The Vatican Is Banning Sales of Cigarettes


The Holy See will soon be smoke free.

In a move that will cost the city state about $11 million annually in lost profits, Pope Francis has decided to ban the sale of cigarettes in the Vatican. In a statement, the holy father said that the micronation he runs “cannot contribute to an activity that clearly damages the health of people.”

But the move also helps to clear up a teensy smidgen of the corruption that has plagued the Vatican for years on end: it will prevent people with coveted Vatican commercial cards from abusing their access to duty free tobacco products. Per the New York Post, with Italy’s VAT sales tax at a whopping 22 percent, people who can shop in the Vatican do so.
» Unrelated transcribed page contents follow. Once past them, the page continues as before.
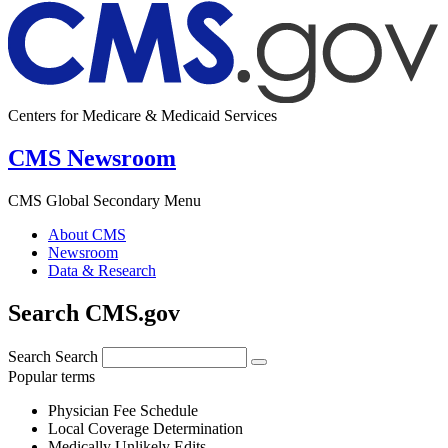
Centers for Medicare & Medicaid Services
CMS Newsroom
CMS Global Secondary Menu
About CMS
Newsroom
Data & Research
Search CMS.gov
Search
Search
Popular terms
Physician Fee Schedule
Local Coverage Determination
Medically Unlikely Edits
An Ernst & Young report cited in the 2015 book Avarice, based on leaked Vatican documents, cites 41,000 cards being issued, even though there are only a few thousand Vatican employees, retirees, residents, accredited diplomats, and members of religious congregations who actually qualify for the card.

The card rules stipulate that users can only buy 80 cartons of cigarettes annually, but an audit in the book found that 278 people exceeded the limit in 2015.

Of course, that doesn’t mean the cardinals and other people who live and work in Vatican City can’t smoke—it just means that it’s going to get a lot more expensive for them to do it.